Bob Kelleher was the surprise winner in Montana’s Republican Senate primary this past week. He’s a former Democrat who also ran for office on the Green Party ticket, though the Green Party has disavowed him. The Missoulian has more on him here.
For the last 44 years, Kelleher has run for office 16 times and lost 15. His only taste of victory came in 1971, when he was elected a delegate to Montana’s Constitutional Convention. There, he helped replace the state’s century-old territorial constitution with one of the most progressive governing documents in the nation. Kelleher’s political passion then, as now, is unique – and largely unpopular: He wants to replace the U.S. Senate, House and presidency with a parliament.

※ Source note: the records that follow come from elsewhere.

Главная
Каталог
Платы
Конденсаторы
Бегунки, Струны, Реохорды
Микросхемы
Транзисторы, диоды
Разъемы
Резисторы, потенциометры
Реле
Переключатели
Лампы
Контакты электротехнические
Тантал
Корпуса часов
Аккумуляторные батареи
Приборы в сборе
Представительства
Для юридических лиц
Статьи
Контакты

Under a parliamentary system, citizens vote for parties, not individual candidates. The party with the most votes selects a prime minister, who serves as a kind of president, from the ranks of the legislative branch. Under a parliament, Kelleher said Wednesday, you can’t have a president of one party playing the blame game with a Congress controlled by the opposing party while the nation’s real problems and real people wait endlessly for real solutions.

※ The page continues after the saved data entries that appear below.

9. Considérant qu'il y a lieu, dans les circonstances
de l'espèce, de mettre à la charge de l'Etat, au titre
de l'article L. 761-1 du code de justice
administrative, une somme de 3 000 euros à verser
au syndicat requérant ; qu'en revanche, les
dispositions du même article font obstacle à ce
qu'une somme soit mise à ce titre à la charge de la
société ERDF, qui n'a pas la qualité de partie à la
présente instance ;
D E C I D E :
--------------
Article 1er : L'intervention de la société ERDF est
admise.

“There’s no more passing the buck,” he said. “The party in power is responsible for everything that goes wrong, as well as everything that goes right. Now, nobody is responsible, really.”
Such broad representation would free America to deal with the problems that have literally been known to bring tears to Kelleher’s eyes: He is passionate about eradicating poverty. He believes health care is a right of all citizens and the government should pay for it with tax dollars. He believes bad trade policies have shipped American jobs overseas, while bad tax policy has created a startling dichotomy between rich and poor that threatens democracy itself. He believes government exists to serve the common good, not necessarily private interests, and that taxation, if spent wisely, is a solution to America’s problems, not the cause.
Kelleher said he intends to campaign on those very issues, along with his long-held pro-life stance, in the general election against Baucus.